Thanks Captain O :thumbsup:

Just kidding - I did say I had cleaned and lubed - which is why I am mystified.


----------



## mgreene888 (Oct 21, 2013)

Thanks Maday - at least I'm not the only one. 

I'll burn this last new SRAM chain and then look at Shimano - I never considered that actually. I had the impression that KMC was better.

Mike


----------



## noapathy (Jun 24, 2008)

mgreene888 said:


> Thanks Captain O :thumbsup:
> 
> Just kidding - I did say I had cleaned and lubed - which is why I am mystified.


Shifting under load seems the "obvious" culprit. Just because the chain didn't break _during _the shift doesn't mean it wasn't weakened.

That, or the other things I already mentioned. 

Chain wear? Do you use a chain checker to see when it may be worn and time to replace?
Poor/incorrect assembly (less likely these days with links instead of pins, but still possible).

I've used SRAM, Shimano and KMC chains depending on what's on sale when they need replaced.

If your chains are wearing out too fast, the cassette/chainrings may need replaced. Kind of likely if you like shifting under load.


----------



## jonshonda (Apr 21, 2011)

There was a racer (who was a series racer mind you) that had THE WORST shifting habits out of anyone I had ever ridden with. I honestly don't know how he made it through the race w/o breaking something, cuz he was a big fella. 

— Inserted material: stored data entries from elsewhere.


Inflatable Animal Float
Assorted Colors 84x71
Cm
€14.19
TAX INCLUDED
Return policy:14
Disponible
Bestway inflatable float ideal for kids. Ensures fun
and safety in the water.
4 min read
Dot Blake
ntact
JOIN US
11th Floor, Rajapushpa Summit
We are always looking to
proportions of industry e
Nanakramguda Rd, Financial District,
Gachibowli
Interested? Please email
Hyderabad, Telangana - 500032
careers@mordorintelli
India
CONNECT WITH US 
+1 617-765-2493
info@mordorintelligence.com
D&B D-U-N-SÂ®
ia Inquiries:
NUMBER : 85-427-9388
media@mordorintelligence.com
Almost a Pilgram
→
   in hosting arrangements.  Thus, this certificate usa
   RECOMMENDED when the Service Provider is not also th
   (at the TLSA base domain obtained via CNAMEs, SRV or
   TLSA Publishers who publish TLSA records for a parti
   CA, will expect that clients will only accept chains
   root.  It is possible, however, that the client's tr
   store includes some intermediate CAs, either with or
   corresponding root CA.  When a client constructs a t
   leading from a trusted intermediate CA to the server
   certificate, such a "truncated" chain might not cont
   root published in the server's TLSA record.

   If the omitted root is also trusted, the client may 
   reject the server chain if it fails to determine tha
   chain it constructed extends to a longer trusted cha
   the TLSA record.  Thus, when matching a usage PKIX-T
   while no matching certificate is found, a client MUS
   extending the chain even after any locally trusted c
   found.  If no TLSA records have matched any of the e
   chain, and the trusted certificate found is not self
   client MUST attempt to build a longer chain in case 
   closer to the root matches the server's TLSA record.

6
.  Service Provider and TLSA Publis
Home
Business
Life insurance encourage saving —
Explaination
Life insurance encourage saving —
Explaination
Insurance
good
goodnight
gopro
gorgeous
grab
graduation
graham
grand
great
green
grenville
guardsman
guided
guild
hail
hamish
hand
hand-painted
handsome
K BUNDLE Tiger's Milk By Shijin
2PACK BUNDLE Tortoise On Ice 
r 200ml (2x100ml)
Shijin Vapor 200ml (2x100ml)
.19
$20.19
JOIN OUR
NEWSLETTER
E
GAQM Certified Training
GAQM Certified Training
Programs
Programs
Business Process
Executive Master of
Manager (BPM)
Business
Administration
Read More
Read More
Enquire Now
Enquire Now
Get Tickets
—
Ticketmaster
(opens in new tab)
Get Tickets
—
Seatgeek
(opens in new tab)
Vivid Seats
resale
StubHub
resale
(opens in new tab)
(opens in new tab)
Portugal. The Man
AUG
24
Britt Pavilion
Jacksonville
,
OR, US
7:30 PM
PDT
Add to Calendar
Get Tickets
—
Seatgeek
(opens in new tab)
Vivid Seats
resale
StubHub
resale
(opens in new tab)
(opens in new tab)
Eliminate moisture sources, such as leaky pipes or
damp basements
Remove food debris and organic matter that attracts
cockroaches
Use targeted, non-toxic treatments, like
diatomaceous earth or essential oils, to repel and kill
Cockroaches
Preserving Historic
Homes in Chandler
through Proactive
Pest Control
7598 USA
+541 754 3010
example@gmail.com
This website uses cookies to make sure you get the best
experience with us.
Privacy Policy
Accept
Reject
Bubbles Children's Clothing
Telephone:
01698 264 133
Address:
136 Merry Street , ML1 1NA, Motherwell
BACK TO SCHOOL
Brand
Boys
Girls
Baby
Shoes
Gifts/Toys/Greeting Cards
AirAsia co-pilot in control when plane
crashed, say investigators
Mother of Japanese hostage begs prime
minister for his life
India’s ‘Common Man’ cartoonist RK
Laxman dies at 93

Back on topic, lots of factors come into play. Poor shifting could have weakened the chain, or worn chainrings/cogs, bent DH, poor RD adjustment? Hard to tell.


----------



## AngryElf (Feb 12, 2014)

I've broken two shimano chains, one while climbing the steep section of pavement to the top at China Camp and the other climbing a steep levee near my house. I haven't broken the steel KMC I'm riding now. I like master links better than the snap pin method of joining a chain as well.


----------



## mgreene888 (Oct 21, 2013)

noapathy said:


> Shifting under load seems the "obvious" culprit. Just because the chain didn't break _during _the shift doesn't mean it wasn't weakened.
> 
> That, or the other things I already mentioned.
> 
> ...


OK - interesting point re chain stress from shifting under load. I mentioned the first instance where I broke going uphill because it was an obvious instance of shifting under load where you night expect problems. I encountered a berm on an already steep uphill section where I knew I wasnt make it in the gear I was in and it was too steep to soft pedal while shifting - it didnt occur to me to just stop.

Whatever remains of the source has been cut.